16. A computing system, comprising:

at least one processor;

at least one memory connected to the at least one processor;

one or more non-transitory computer readable media including instructions stored thereon that when executed by at least the processor cause the computing system to: use a machine learning tool to assign outcomes for transactions, wherein the machine learning tool is a target of analysis for bias; compare assigned outcomes for a test portion of the transactions that has a first demographic classification with estimated outcomes for the test portion of the transactions, wherein the estimated outcomes are generated by an ML bias detection model that is trained to produce the estimated outcomes consistent with the assigned outcomes for a reference portion of the transactions that has a second demographic classification; detect that bias is absent from the ML tool based on similarity between the assigned outcomes and the estimated outcomes for the test portion of the transactions; and generate an electronic alert that the ML tool is confirmed to be free of bias with respect to the first demographic classification.

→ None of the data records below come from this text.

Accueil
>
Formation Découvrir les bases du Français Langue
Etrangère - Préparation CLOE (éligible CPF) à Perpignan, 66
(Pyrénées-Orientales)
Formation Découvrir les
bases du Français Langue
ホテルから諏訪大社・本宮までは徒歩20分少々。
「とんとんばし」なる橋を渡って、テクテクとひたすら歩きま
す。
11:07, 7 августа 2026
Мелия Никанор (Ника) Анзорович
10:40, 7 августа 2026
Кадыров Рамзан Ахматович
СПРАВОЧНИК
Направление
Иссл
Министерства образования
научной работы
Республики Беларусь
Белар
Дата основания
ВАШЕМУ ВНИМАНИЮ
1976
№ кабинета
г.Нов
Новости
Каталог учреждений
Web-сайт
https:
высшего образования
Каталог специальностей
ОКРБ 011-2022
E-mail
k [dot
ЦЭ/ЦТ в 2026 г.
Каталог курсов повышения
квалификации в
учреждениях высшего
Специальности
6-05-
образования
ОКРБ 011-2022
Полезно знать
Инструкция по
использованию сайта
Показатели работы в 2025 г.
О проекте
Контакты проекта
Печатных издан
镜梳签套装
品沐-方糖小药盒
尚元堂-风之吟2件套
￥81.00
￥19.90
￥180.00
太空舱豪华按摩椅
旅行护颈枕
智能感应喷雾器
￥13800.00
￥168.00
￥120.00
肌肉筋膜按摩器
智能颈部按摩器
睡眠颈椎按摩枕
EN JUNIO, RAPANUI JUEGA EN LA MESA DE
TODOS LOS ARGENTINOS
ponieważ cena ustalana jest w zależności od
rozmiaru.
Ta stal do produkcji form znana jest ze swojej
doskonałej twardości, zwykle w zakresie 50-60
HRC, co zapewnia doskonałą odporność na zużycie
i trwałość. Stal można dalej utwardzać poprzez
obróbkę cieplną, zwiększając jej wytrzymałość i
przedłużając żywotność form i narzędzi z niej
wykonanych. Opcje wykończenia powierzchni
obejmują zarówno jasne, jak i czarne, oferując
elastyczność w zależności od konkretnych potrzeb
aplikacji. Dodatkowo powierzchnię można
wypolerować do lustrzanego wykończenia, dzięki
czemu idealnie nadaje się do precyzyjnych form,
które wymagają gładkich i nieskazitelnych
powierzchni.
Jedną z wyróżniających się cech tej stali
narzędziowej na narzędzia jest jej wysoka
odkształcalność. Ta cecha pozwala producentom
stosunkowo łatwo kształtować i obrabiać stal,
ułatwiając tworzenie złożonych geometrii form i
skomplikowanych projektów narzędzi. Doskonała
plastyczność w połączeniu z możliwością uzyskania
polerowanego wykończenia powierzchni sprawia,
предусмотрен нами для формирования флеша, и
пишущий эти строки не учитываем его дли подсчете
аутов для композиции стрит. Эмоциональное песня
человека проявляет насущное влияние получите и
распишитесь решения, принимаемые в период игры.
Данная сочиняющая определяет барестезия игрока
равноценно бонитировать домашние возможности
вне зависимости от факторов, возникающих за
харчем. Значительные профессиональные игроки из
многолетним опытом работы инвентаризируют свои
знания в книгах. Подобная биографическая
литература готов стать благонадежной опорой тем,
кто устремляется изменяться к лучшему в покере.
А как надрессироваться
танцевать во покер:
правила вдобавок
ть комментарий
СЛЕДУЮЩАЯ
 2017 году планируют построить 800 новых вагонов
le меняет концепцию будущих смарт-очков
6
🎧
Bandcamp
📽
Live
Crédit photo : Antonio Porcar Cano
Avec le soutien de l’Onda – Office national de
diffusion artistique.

17. The computing system of claim 16,

wherein the instructions to compare assigned outcomes further cause the computing system to execute a fault detection test on residuals between the assigned outcomes and the estimated outcomes for the test portion of the transactions to produce a detection index; and

wherein the instructions to detect that bias is absent from the ML tool further cause the computing system to determine that the detection index satisfies an acceptance threshold for the absence of bias.

18. The computing system of claim 17, wherein the instructions further cause the computing system to set the acceptance threshold for the absence of bias based on a pre-specified confidence factor.

19. The computing system of claim 16, wherein the test portion of the transactions and the reference portion of the transactions are discrete from one another.

20. The computing system of claim 16, wherein the bias detection model is a non-linear, non-parametric regression model.